● **YOUR INSTRUCTIONS**: Every line of the entries below that carries the string "just" should be copied.

● **EXTRACTED MATERIAL**:
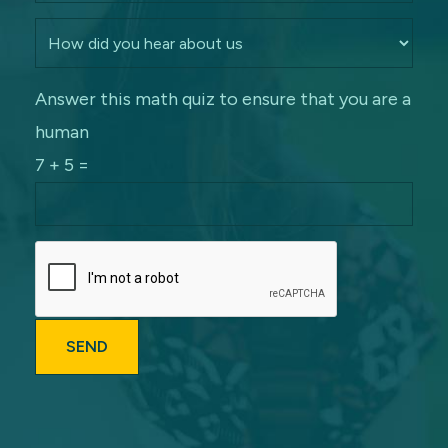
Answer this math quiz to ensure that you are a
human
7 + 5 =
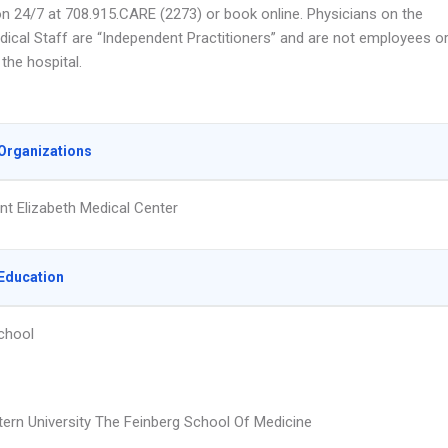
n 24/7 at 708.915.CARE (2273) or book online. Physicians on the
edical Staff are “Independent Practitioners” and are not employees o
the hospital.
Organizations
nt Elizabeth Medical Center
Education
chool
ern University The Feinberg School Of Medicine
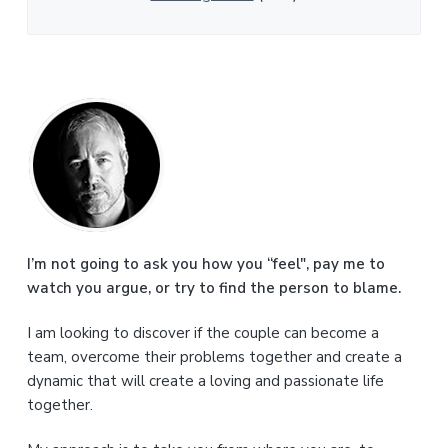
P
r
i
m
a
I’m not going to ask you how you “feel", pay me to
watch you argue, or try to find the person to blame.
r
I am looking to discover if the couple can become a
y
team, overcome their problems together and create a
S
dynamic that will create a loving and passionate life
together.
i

==

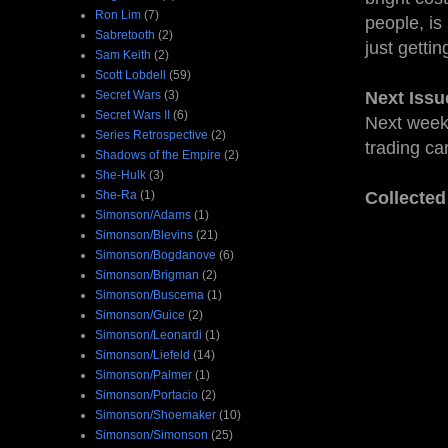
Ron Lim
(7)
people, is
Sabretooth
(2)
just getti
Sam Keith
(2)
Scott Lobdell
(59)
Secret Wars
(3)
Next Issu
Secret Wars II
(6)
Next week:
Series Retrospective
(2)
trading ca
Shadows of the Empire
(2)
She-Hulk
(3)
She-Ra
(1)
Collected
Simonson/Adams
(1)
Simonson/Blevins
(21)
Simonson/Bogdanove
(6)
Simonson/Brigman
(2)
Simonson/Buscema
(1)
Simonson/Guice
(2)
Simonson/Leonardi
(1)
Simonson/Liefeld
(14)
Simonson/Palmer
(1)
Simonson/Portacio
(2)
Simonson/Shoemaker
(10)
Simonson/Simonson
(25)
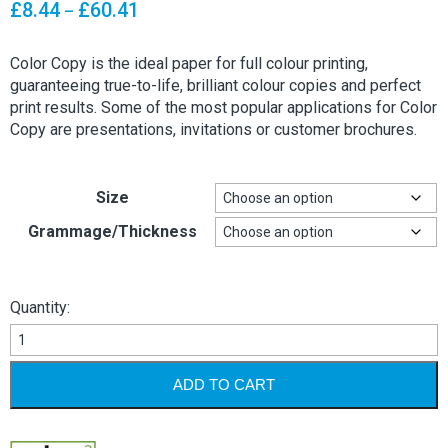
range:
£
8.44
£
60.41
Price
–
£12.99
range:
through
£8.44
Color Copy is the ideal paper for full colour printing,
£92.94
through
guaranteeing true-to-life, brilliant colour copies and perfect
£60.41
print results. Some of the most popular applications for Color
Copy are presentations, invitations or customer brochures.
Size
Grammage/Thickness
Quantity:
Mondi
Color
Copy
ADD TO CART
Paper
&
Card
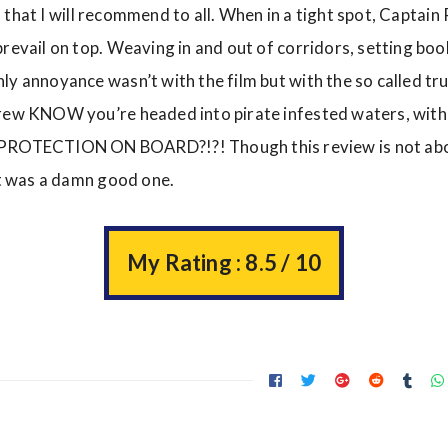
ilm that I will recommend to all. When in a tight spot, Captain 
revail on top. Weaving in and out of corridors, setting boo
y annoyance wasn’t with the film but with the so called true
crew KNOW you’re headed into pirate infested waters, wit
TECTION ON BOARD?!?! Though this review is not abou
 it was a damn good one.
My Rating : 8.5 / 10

* * *

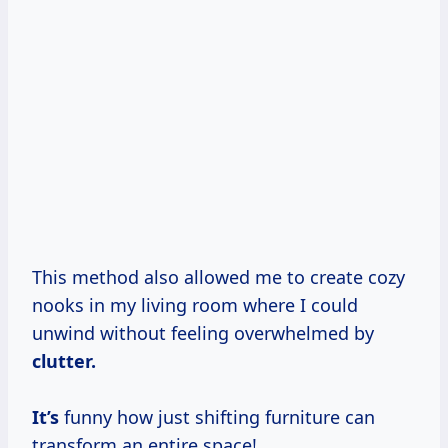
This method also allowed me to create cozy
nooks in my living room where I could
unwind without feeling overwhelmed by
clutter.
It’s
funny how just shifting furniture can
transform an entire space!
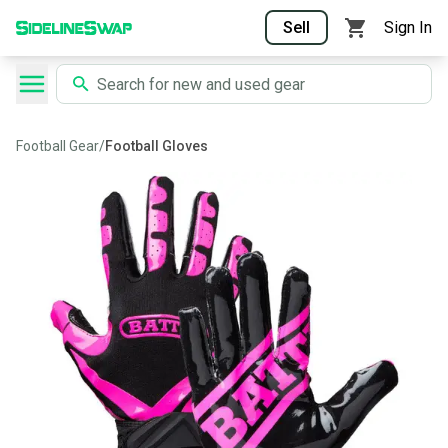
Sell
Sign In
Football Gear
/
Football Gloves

● **FINISHED EXERCISE**:
just getti
funny how just shifting furniture can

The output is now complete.